O que muda, na prática, para acionistas e empresas?
Os programas de liquidez já não são exclusivos de empresas fundadas há cinco, seis ou sete anos. Empresas menores começaram a usar ofertas limitadas e programas organizados de recompra de ações para recompensar funcionários e reter talentos, especialmente engenheiros e cientistas de dados. Haslett considera que a disponibilidade de mais ferramentas, juntamente com a expansão da atividade da Morgan Stanley em ofertas de compra, tornou a liquidez secundária mais aceitável para empresas e investidores.
Mas esse equilíbrio pode mudar se os mercados recuarem. O ambiente atual, segundo a entrevista, favorece fundadores e funcionários, enquanto os investidores recorrem a essas transações para obter participações em empresas que consideram promissoras. A capacidade da empresa de administrar o programa, encontrar compradores e disponibilizar ações para venda continua sendo um conjunto de fatores práticos que a avaliação anunciada não resolve.
Para o investidor, a importância do preço secundário está no fato de ele refletir o que pode ser efetivamente obtido no momento, e não apenas o valor de uma rodada de financiamento anterior.
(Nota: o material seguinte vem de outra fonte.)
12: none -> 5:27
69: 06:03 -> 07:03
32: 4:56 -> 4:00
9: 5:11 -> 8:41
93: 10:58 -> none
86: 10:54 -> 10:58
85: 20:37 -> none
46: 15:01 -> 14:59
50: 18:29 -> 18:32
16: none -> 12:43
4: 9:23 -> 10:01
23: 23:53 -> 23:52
A avaliação básica da rodada mede a disposição de investidores para comprar ações preferenciais que podem incluir direitos adicionais e prioridades de liquidação, enquanto a ação secundária não oferece necessariamente os mesmos benefícios.
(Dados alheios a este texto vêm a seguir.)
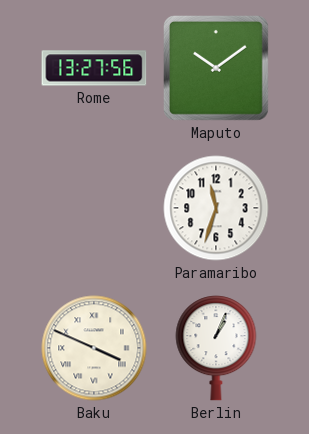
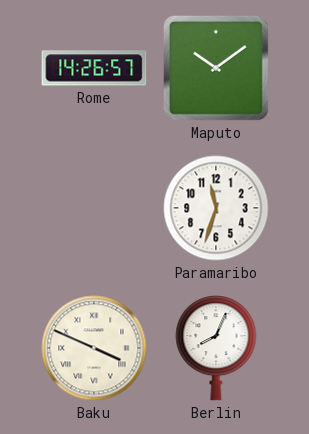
Rome: 13:27 -> 14:26
Berlin: 1:04 -> 8:04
Quanto às empresas de software mais antigas, Haslett relaciona o retorno de algumas delas à negociação com prêmio à sua capacidade de execução: usar inteligência artificial internamente, integrá-la aos produtos e aproveitar a lealdade dos clientes e a experiência setorial acumulada. Essa é a visão dele, e não uma regra comprovada para todas as empresas. Mas os dados apresentados no material confirmam que o mercado já não recompensa apenas o nome da empresa ou sua avaliação anterior; ele testa a velocidade de adaptação, a clareza da trajetória de crescimento e a dimensão dos riscos financeiros e de execução.